Given that this cost is fixed, we implemented a scheme whereby during the multiplication, the master thread would periodically poll MPI by making MPI_Testany calls. This has two advantages - firstly at least while the MPI processing was ongoing, other threads were doing useful work (rather than having the other N-1 threads idle during the Waitall). Secondly, since each local multiplication may be be somewhat load imbalanced, if thread 0 is underloaded then the MPI_Testany calls become essentially free as they simply take up some of the slack time that would be spent waiting for other thread to complete. To account for the case where the polling of MPI takes significantly longer than the available slack time, it is possible for the user to manually underload the master thread by a specified amount. This behaviour is controlled by two new variables in the input file (in the GLOBAL / DBCSR section):
During multiplication, use a thread to periodically poll MPI to progress outstanding message completions. This optional keyword cannot be repeated and it expects precisely one logical. Default value: .TRUE.

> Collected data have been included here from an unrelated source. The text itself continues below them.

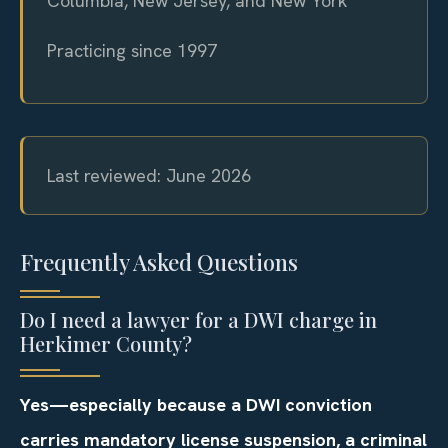
Columbia, New Jersey, and New York
Practicing since 1997
Last reviewed: June 2026
Frequently Asked Questions
Do I need a lawyer for a DWI charge in
Herkimer County?
Yes—especially because a DWI conviction
carries mandatory license suspension, a criminal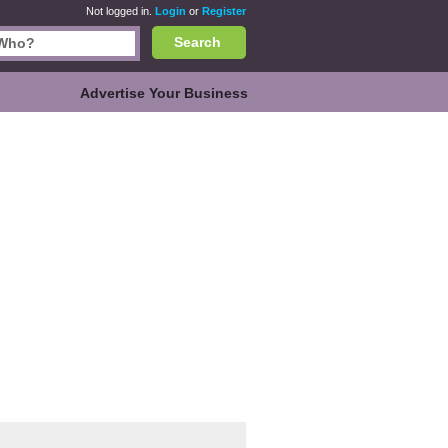
Not logged in.
Login
or
Register
Search
Advertise Your Business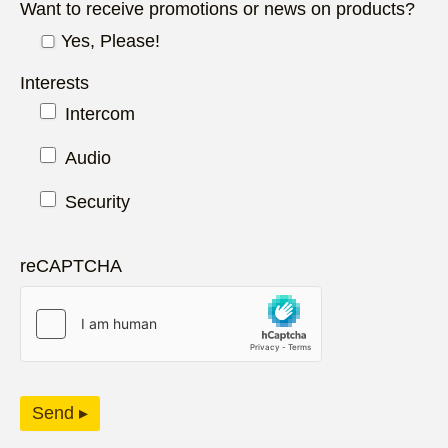
Want to receive promotions or news on products?
Yes, Please!
Interests
Intercom
Audio
Security
reCAPTCHA
Send ▸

If a communications thread is used, specify how much multiplication workload (%) the thread should perform in addition to communication tasks This optional keyword cannot be repeated and it expects precisely one integer. Default value: 100
The performance of CP2K with and without the comm thread enabled is shown in figure 7. The benchmark used here is a 6144 atom calculation of liquid water using the new linear-scaling DFT implementation, which is strongly dominated by DBCSR operations as it performs SCF via iterations on the density matrix. Here we see that using a Communications thread can give up to a 13% improvement when used with two threads up to 20% wthen using six threads, even on relatively modest numbers of processors. At 2304 cores and above, underloading the comm thread to 80% is also shown to give an improvement over the default settings.